First, the distribution stream is not a yield on a stable underlying. The cash that BITO distributes comes from realized short-term gains on its CME Bitcoin futures positions and from short-term Treasury collateral interest, not from any operating cash flow of an underlying business. The "yield" measurement on the calculator page is a trailing-twelve-month figure divided by current NAV, and it can swing by a factor of five or ten across different windows depending on Bitcoin's path. There is no structural reason for the trailing yield in any given period to predict the yield in any subsequent period.

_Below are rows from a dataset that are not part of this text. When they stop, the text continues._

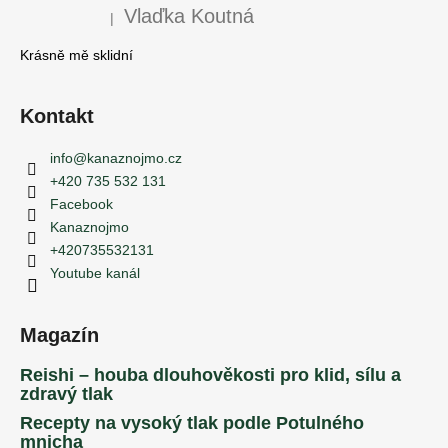
Vlaďka Koutná
|
Hodnocení produktu je 5 z 5 hvězdiček.
Krásně mě sklidní
Kontakt
info
@
kanaznojmo.cz
+420 735 532 131
Facebook
Kanaznojmo
+420735532131
Youtube kanál
Magazín
Reishi – houba dlouhověkosti pro klid, sílu a
zdravý tlak
Recepty na vysoký tlak podle Potulného
mnicha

Second, the per-share distribution does not have a growth driver in the dividend-policy sense. Conventional dividend stocks raise their per-share rate as earnings grow, and a five-or-ten-percent annual DGR is a plausible model for a mature dividend payer with a stable business. BITO's per-share distribution rises and falls with Bitcoin's volatility regime — there is no Board of Directors committing to annual increases, no payout policy targeting a particular percentage of earnings, and no underlying business whose earnings progression supports a growth trajectory. The calculator's DGR input is a mathematical placeholder; a non-zero multi-year DGR for BITO is modeling an assumption about Bitcoin's path, not a continuation of a dividend-growth policy.
Third, NAV is tightly correlated with Bitcoin's price, which is one of the most volatile mainstream assets globally. The calculator implicitly assumes the principal value compounds at the share-count growth rate (under DRIP) — but if Bitcoin enters a multi-year drawdown, the principal value declines even as the share count grows, and the dollar income arriving each month falls because the per-share rate is calculated against a lower NAV. A long-horizon projection that ignores this principal-value sensitivity overstates the realized dollar income meaningfully in any Bitcoin-downturn scenario.
The honest reading is that the calculator can mechanically produce a projection for BITO, but the projection is approximately a projection of a specific Bitcoin scenario rather than a continuation of a yield-and-DGR structure. Investors who want Bitcoin price exposure should model that exposure directly using a spot Bitcoin ETF and a Bitcoin price scenario; investors who want a high-yield monthly income stream should look at quality-screened or covered-call income ETFs (JEPI, JEPQ, QQQI) with operating-economics anchors that the calculator framework can reasonably model. BITO sits in a third category where neither framing fully fits, and the calculator on this page should be used with that understanding. Educational only; not a forecast.
Sources & methodology
Dividend history and price data come from Polygon.io's reference and aggregates endpoints. Forward yield is computed as the sum of the most recent four cash distributions divided by the previous-close share price. The dividend growth rate shown on this page is the compound annual growth rate of total annual distributions across the available history in this snapshot.
Last updated: 2026-05-15.
Information here is for educational purposes only and does not constitute investment advice. Past dividend history does not guarantee future payments. Verify all figures with the issuer or a registered financial advisor before making investment decisions.